3. It would compel the participating companies to collaborate on safety and alignment research, and require models that pose safety risks to be trained and extensively tested in secure facilities.

4. It would provide public testbeds for academic researchers and other external scientists to study the innards of large models like GPT-4, greatly building on existing initiatives like the National AI Research Resource and helping to grow the nascent field of AI interpretability.

5. And it would provide a cloud platform for training advanced AI models for within-government needs, ensuring the privacy of sensitive government data and serving as a hedge against runaway corporate power.

The only way out is through

The alternative to a massive public effort like this — attempting to kick the can on the AI problem — won’t cut it.

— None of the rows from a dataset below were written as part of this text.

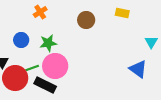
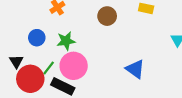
green line: (32, 68) -> (49, 68), turned -32
blue triangle: (138, 69) -> (135, 69), moved

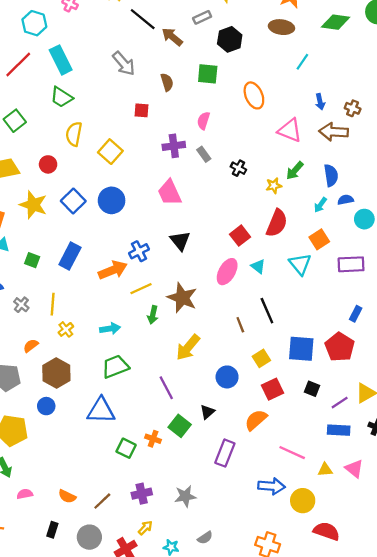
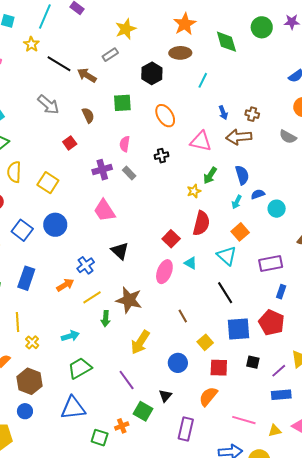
green diamond: (336, 22) -> (226, 42), turned 75
black hexagon: (230, 39) -> (152, 73), moved
red square: (141, 110) -> (70, 143), turned -32
black cross: (238, 168) -> (161, 156), moved, turned -32
purple rectangle: (351, 264) -> (271, 263), moved
orange arrow: (113, 270) -> (65, 285), size x0.7
black line: (267, 311) -> (225, 293), moved
red square: (272, 389) -> (219, 368), turned 36
orange cross: (153, 439) -> (122, 426), turned -32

The only other serious proposal right now is a “pause” on new AI development, and even many tech skeptics see that as unrealistic. It may even be counterproductive. Our understanding of how powerful AI systems could go rogue is immature at best, but stands to improve greatly through continued testing, especially of larger models. Air-gapped data centers will thus be essential for experimenting with AI failure modes in a secured setting. This includes pushing models to their limits to explore potentially dangerous emergent behaviors, such as deceptiveness or power-seeking.

The Manhattan Project analogy is not perfect, but it helps to draw a contrast with those who argue that AI safety requires pausing research into more powerful models altogether. The project didn’t seek to decelerate the construction of atomic weaponry, but to master it.

Even if AGIs end up being farther off than most experts expect, a Manhattan Project for AI safety is unlikely to go to waste. Indeed, many less-than-existential AI risks are already upon us, crying out for aggressive research into mitigation and adaptation strategies. So what are we waiting for?